# WHAT IS BEING ASKED:
Show all lines from the data that include the word "invalidateState".
((
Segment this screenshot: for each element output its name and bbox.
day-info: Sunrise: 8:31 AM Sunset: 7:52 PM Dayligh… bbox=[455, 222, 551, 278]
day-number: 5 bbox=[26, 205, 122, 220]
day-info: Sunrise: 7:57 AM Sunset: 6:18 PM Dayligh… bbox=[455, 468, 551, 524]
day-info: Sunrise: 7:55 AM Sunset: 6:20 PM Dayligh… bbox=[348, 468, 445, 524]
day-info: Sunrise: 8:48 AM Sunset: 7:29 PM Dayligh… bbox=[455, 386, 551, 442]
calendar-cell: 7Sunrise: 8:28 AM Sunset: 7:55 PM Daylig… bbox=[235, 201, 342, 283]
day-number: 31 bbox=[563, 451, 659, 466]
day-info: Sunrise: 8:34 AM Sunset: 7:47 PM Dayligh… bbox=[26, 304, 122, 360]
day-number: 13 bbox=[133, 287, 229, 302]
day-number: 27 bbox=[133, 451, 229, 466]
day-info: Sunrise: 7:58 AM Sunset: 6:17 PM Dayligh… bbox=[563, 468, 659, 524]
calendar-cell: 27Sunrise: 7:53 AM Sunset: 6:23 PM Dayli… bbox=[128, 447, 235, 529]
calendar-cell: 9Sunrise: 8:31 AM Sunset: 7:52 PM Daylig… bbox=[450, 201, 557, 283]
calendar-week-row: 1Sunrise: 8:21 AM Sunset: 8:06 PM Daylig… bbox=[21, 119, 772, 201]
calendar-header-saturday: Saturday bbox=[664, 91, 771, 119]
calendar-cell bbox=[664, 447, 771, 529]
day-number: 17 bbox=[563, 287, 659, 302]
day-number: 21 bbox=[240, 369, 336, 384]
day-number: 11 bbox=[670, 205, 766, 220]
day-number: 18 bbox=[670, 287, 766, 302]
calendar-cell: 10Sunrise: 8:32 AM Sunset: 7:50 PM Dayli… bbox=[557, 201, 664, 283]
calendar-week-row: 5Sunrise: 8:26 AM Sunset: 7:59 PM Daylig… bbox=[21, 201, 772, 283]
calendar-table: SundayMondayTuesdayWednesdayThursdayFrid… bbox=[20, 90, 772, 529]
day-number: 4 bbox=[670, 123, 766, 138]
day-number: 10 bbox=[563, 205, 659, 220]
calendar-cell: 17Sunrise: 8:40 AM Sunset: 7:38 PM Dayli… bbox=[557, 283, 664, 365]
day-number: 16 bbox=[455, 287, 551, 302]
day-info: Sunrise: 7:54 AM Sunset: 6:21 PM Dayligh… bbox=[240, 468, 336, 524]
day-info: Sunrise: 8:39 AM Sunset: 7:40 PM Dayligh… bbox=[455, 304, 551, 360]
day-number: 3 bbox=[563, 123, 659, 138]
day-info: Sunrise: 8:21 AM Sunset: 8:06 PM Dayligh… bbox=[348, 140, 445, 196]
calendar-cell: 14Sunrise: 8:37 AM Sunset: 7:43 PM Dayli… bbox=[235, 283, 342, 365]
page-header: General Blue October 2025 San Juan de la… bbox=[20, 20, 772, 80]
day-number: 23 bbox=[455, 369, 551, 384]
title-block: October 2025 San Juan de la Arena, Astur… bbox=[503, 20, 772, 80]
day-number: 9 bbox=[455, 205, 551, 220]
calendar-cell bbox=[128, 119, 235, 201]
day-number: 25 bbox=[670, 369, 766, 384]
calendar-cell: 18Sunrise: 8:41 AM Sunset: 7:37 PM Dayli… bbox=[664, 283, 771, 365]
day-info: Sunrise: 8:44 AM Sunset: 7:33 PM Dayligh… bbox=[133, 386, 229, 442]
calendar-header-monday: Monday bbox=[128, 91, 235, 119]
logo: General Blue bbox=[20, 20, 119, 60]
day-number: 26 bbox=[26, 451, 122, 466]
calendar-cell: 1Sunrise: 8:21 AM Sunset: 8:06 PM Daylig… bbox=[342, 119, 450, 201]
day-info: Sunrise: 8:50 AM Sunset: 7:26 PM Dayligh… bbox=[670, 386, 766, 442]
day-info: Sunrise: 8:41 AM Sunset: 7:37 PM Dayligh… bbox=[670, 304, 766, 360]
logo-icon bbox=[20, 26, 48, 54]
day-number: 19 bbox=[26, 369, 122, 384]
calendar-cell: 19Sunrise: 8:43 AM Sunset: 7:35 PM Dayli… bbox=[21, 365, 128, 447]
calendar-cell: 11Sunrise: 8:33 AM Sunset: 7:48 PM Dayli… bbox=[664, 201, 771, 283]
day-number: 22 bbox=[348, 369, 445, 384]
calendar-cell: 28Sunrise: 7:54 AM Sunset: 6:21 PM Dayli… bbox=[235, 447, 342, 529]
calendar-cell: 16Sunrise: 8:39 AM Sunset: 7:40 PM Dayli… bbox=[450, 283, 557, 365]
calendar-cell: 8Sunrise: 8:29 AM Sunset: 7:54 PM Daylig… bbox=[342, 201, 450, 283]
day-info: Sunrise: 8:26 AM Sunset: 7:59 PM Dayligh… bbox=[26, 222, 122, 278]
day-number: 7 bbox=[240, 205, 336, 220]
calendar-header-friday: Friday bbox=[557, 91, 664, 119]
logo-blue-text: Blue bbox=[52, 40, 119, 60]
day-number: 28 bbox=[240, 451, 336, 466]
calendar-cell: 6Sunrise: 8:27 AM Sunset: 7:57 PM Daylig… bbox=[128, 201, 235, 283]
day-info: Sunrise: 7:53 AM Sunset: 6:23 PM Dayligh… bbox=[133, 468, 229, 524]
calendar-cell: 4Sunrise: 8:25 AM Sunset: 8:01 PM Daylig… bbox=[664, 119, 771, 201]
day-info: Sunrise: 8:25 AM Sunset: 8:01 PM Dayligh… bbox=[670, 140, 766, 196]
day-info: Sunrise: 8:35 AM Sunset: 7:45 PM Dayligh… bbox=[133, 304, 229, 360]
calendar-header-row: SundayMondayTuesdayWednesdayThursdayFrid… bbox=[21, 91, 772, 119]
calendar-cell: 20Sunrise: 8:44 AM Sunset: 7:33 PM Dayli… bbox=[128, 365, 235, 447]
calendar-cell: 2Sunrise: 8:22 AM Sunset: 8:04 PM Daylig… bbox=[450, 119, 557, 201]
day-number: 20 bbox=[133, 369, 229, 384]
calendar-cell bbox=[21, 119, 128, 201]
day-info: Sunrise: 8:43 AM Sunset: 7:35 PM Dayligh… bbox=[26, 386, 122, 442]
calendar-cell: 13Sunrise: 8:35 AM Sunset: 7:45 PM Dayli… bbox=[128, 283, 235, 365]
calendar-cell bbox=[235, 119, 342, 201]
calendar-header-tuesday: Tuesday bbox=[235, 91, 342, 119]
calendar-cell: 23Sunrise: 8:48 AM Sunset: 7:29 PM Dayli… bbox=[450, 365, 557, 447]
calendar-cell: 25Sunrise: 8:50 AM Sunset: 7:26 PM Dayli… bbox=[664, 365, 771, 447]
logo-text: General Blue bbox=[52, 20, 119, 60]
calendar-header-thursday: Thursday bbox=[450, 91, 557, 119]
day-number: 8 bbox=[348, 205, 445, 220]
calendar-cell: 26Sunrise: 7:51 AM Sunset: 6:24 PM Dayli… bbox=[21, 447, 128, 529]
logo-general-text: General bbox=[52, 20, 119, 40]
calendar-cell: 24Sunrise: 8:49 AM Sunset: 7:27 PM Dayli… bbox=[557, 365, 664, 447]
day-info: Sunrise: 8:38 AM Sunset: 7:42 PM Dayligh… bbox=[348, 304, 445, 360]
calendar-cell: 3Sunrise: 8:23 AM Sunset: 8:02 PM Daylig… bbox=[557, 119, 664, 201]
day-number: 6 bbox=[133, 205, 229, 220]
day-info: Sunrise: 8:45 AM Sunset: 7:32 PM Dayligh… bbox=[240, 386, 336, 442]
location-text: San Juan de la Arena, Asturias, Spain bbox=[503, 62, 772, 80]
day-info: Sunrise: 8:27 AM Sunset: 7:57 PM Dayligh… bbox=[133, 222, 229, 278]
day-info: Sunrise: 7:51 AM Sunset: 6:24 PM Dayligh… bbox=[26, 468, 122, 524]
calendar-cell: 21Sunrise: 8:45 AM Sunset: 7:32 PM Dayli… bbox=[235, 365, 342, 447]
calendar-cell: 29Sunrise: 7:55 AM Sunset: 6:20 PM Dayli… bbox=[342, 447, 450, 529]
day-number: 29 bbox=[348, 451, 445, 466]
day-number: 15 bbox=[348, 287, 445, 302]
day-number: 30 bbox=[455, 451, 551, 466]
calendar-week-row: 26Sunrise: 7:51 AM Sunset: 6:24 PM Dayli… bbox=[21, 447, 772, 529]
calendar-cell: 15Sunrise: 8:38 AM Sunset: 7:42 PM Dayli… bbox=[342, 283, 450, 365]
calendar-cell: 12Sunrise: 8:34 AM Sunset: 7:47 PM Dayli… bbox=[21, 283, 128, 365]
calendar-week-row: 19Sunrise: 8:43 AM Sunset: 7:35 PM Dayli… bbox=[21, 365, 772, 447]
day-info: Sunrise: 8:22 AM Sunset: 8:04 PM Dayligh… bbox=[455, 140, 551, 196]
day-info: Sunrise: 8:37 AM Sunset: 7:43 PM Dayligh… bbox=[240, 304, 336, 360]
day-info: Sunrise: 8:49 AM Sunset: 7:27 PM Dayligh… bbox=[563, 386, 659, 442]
))
((
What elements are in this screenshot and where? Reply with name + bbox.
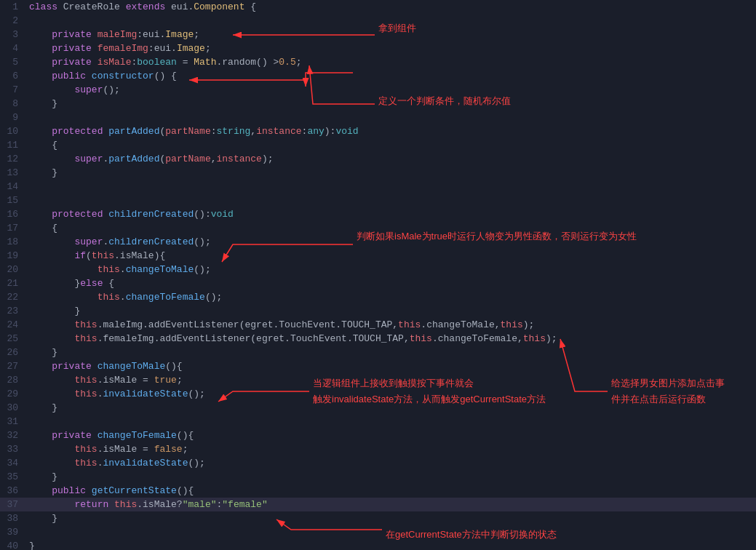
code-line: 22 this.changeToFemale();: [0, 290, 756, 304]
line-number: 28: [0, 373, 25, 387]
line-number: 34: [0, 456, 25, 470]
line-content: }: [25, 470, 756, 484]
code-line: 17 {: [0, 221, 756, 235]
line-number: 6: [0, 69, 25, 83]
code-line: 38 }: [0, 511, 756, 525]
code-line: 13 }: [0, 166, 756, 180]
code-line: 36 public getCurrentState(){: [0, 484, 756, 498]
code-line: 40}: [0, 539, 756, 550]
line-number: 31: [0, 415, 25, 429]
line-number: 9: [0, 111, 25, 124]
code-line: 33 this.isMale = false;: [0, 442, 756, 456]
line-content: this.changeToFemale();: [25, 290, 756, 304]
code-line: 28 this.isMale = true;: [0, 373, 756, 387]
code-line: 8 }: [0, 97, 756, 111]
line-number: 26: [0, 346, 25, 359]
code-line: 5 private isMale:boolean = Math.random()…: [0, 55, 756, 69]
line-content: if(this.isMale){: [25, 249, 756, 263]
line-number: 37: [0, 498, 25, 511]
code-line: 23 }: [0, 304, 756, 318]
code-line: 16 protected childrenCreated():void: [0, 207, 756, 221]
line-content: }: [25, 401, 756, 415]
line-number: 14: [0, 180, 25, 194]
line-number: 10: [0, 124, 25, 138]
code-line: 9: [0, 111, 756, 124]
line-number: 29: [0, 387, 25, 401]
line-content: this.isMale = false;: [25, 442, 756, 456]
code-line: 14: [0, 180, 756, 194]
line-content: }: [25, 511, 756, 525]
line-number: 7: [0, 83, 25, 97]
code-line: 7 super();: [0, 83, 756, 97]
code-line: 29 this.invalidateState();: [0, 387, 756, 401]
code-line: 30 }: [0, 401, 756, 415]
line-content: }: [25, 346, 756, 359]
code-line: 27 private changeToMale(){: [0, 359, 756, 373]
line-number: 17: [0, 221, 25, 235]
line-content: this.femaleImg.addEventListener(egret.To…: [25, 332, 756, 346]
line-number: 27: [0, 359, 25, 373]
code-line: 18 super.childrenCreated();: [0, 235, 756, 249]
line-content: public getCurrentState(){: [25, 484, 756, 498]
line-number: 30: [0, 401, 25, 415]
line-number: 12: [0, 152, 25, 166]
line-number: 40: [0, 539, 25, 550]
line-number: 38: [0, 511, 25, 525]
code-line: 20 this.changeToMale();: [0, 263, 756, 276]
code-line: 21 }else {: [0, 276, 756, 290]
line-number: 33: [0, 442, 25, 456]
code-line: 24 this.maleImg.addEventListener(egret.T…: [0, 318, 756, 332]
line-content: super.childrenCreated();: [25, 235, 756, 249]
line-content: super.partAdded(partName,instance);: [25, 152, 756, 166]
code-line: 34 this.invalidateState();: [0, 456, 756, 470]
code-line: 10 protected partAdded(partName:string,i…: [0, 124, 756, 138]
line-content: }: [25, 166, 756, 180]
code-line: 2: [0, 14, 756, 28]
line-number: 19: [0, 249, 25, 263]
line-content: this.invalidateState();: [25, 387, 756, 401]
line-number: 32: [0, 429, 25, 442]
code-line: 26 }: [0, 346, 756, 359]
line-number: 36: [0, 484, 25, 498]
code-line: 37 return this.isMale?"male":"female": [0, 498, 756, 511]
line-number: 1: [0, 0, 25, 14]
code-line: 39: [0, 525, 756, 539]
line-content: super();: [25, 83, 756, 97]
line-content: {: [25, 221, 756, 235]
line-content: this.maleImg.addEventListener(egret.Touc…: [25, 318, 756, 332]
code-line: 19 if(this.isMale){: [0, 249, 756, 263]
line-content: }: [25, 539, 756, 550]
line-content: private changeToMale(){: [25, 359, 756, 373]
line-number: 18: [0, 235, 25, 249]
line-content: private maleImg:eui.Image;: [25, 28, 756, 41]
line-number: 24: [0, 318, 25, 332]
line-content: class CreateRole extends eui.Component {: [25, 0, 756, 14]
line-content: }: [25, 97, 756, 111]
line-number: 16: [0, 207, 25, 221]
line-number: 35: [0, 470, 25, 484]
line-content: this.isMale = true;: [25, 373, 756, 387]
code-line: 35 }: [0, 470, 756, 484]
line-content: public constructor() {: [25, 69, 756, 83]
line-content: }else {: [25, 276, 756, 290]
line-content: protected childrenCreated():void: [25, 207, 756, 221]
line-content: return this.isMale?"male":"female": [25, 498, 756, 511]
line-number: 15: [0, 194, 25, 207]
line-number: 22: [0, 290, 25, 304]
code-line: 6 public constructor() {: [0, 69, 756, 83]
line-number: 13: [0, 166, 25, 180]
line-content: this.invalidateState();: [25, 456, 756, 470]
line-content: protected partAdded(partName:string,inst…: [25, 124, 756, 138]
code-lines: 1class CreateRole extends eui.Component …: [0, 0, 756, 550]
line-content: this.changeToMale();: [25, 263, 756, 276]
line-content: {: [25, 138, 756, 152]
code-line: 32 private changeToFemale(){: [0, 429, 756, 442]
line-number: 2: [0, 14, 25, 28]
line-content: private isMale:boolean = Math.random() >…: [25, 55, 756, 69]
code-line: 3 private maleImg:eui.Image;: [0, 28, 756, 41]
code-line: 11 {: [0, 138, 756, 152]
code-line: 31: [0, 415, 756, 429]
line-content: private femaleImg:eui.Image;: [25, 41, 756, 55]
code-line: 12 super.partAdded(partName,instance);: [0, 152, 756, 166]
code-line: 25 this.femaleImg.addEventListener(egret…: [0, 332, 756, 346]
))
# EXPECTED OUTPUT:
code-line: 29 this.invalidateState();: [0, 387, 756, 401]
code-line: 34 this.invalidateState();: [0, 456, 756, 470]
line-content: this.invalidateState();: [25, 387, 756, 401]
line-content: this.invalidateState();: [25, 456, 756, 470]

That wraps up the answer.